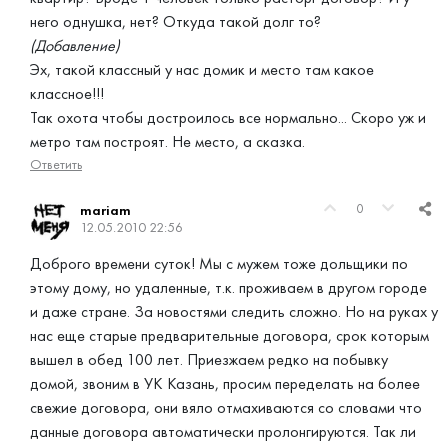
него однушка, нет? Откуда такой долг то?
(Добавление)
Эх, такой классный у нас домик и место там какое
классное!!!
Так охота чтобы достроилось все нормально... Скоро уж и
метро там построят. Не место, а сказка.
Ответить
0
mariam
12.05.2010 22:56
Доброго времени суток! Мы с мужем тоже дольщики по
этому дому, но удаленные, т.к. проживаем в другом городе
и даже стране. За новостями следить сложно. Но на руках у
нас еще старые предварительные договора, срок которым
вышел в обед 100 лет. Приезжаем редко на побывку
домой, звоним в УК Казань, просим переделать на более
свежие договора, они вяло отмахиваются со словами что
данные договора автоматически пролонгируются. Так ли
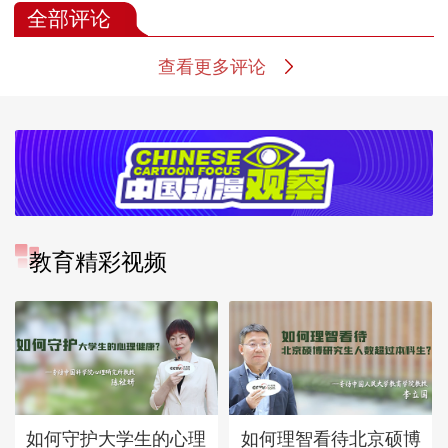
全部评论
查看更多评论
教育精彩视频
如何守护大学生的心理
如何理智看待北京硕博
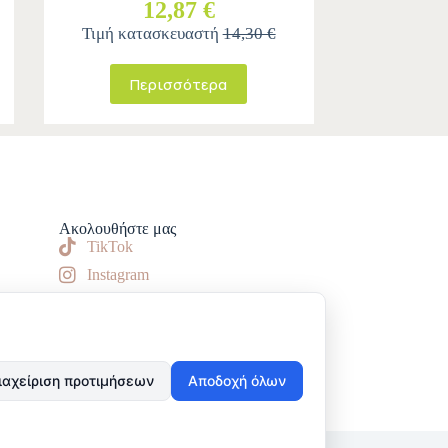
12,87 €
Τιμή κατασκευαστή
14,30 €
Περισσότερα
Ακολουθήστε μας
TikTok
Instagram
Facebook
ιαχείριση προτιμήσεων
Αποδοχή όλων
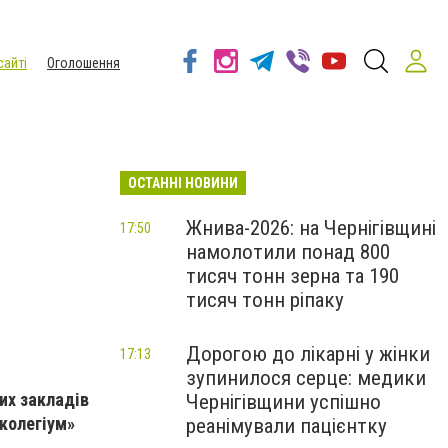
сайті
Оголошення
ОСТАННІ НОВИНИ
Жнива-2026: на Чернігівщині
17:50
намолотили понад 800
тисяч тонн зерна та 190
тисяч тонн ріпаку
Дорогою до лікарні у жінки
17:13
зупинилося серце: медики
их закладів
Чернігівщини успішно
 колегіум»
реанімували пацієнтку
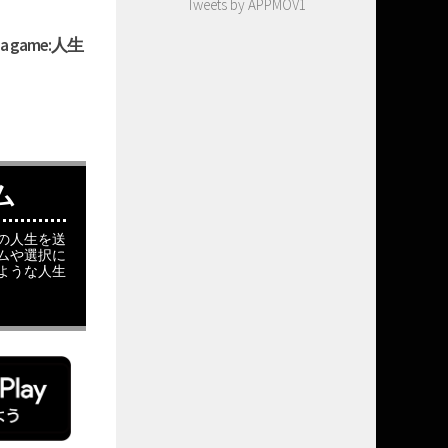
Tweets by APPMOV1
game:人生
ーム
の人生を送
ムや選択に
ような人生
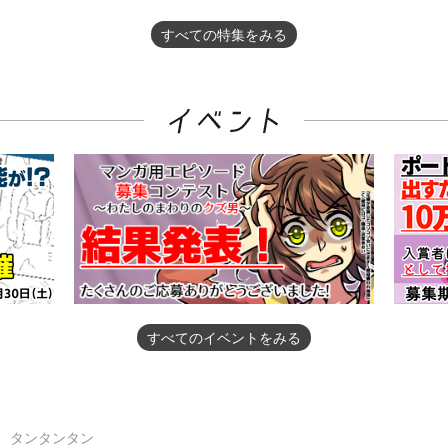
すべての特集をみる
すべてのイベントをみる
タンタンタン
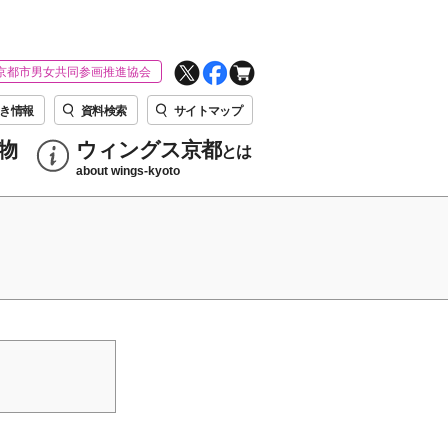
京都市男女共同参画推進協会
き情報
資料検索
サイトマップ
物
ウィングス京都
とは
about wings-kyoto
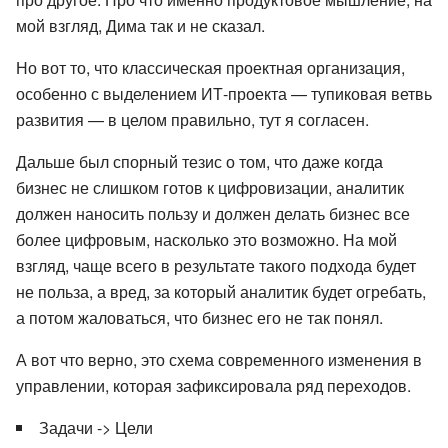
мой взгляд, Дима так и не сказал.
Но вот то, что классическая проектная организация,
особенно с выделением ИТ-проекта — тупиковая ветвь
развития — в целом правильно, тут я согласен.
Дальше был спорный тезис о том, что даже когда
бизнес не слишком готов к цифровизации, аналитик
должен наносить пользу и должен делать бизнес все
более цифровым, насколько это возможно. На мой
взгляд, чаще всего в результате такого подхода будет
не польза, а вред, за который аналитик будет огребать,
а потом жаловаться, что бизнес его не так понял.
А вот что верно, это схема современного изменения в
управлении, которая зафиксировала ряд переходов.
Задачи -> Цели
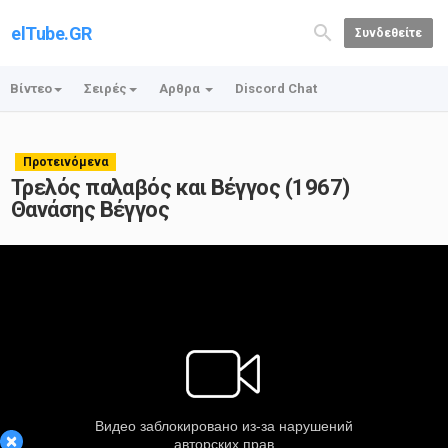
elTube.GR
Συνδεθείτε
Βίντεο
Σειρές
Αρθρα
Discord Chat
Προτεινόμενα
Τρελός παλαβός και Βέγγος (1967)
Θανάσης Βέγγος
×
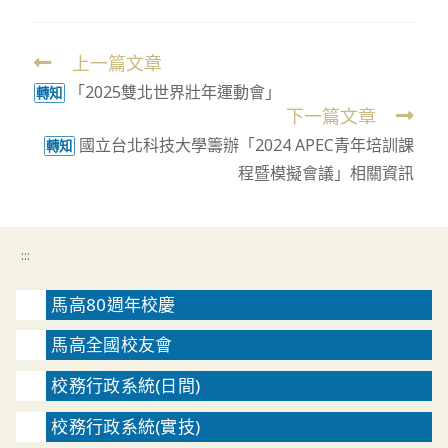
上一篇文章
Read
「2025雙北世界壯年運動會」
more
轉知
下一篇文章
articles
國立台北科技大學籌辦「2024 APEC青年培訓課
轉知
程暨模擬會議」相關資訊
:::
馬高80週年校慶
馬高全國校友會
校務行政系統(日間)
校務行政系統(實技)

▶ [Goal of the exercise]:
Going by the data above, give back only the lines from the one containing "すべてのイベントをみる" through the one containing "А вот что верно, это", exactly as they stand, both ends included and no images.

▶ [Result of this exercise]:
すべてのイベントをみる
タンタンタン
京都市男女共同参画推進協会
き情報
資料検索
サイトマップ
物
ウィングス京都
とは
about wings-kyoto
мой взгляд, Дима так и не сказал.
Но вот то, что классическая проектная организация,
особенно с выделением ИТ-проекта — тупиковая ветвь
развития — в целом правильно, тут я согласен.
Дальше был спорный тезис о том, что даже когда
бизнес не слишком готов к цифровизации, аналитик
должен наносить пользу и должен делать бизнес все
более цифровым, насколько это возможно. На мой
взгляд, чаще всего в результате такого подхода будет
не польза, а вред, за который аналитик будет огребать,
а потом жаловаться, что бизнес его не так понял.
А вот что верно, это схема современного изменения в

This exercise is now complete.